▶ **Exercise aim**: Copy each line containing the word "access" from the records that follow, please.

Records from a dataset:
▼

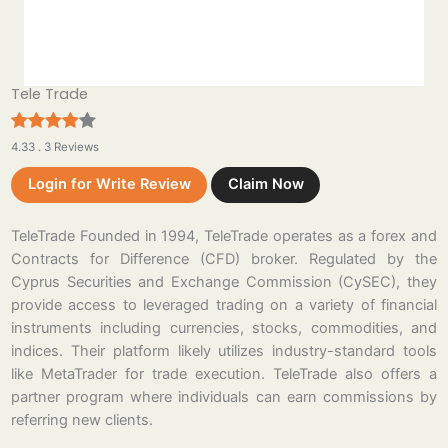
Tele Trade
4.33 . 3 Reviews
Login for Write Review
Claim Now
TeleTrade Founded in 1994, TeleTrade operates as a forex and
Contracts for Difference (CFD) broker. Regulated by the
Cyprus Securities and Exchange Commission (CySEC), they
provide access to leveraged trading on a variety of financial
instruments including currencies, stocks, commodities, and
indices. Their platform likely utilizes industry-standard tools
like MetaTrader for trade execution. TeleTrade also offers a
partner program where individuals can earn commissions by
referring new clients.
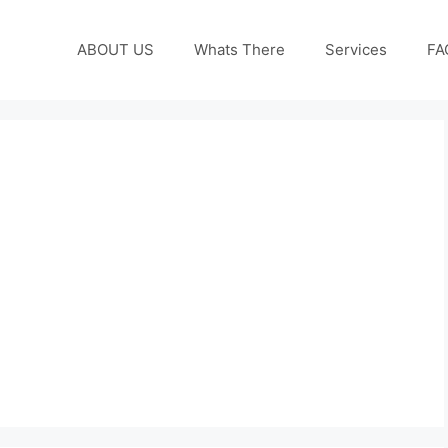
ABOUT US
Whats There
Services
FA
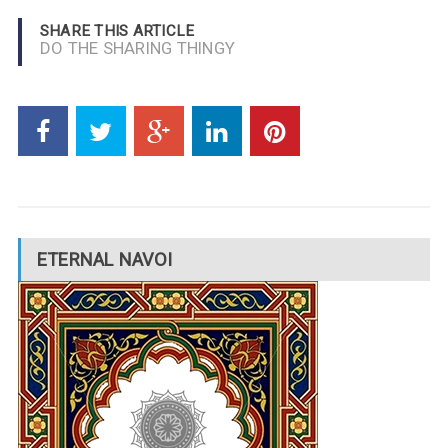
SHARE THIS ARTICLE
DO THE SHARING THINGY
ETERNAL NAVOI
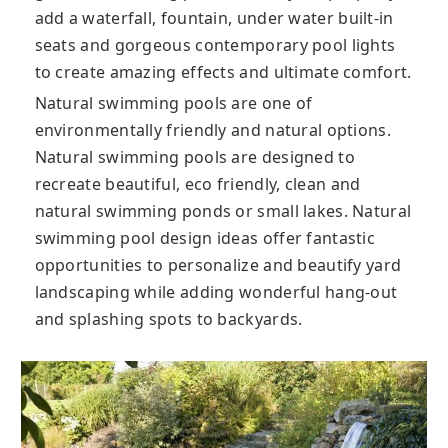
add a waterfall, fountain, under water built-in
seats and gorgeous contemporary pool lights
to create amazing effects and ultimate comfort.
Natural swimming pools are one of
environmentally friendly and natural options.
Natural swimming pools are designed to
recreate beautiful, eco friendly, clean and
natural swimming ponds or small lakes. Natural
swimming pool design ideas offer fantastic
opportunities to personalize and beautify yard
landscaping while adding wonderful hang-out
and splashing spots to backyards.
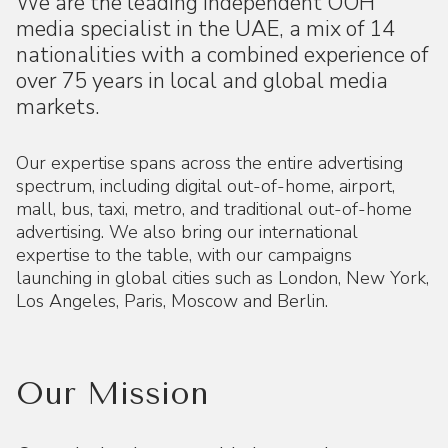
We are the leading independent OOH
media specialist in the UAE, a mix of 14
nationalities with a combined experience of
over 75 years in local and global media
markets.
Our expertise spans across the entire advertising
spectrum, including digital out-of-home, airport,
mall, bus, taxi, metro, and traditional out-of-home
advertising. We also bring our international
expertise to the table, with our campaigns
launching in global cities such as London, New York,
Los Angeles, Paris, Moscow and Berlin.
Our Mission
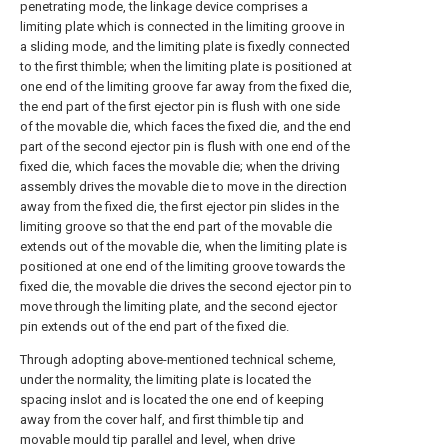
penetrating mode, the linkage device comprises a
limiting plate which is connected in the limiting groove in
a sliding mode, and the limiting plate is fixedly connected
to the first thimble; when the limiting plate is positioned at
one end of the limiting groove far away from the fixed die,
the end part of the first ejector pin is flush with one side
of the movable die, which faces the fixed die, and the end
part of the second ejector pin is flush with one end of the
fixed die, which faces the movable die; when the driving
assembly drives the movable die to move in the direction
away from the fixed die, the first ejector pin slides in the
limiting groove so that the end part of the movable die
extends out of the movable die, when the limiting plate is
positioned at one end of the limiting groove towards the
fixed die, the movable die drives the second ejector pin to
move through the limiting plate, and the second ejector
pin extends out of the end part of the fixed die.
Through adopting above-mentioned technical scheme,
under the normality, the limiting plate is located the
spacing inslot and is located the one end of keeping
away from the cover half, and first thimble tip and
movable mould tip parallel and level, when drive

▲
▼

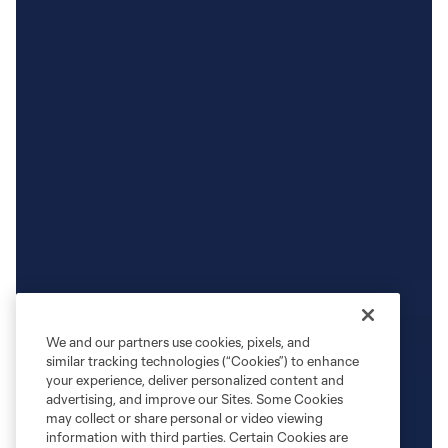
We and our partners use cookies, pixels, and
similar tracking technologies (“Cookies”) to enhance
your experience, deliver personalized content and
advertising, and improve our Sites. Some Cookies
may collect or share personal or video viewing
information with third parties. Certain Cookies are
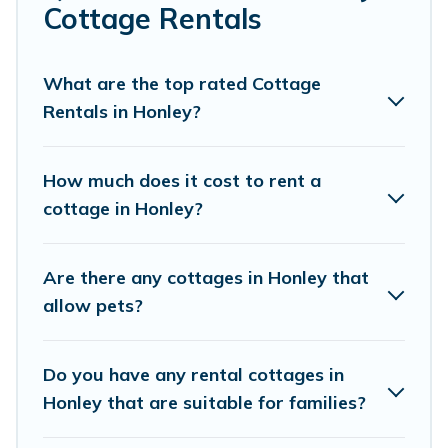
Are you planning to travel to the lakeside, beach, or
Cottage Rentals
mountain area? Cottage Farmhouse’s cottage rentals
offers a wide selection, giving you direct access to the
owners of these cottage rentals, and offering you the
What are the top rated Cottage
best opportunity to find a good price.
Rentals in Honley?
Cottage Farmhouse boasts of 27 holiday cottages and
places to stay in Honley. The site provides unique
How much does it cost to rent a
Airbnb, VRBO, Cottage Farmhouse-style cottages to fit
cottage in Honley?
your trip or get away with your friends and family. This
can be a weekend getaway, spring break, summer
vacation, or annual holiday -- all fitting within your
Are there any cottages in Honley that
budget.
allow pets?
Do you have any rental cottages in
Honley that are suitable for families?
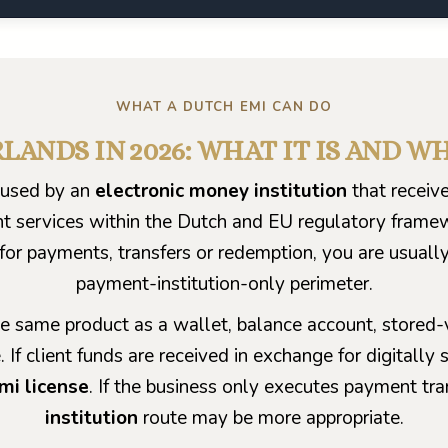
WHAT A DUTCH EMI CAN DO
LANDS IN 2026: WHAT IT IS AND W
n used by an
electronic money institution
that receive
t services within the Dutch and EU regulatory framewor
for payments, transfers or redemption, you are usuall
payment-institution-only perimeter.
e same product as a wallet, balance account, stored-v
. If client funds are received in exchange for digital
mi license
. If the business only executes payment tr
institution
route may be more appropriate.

▲

▶ **Solution to the problem**:
provide access to leveraged trading on a variety of financial
offers a wide selection, giving you direct access to the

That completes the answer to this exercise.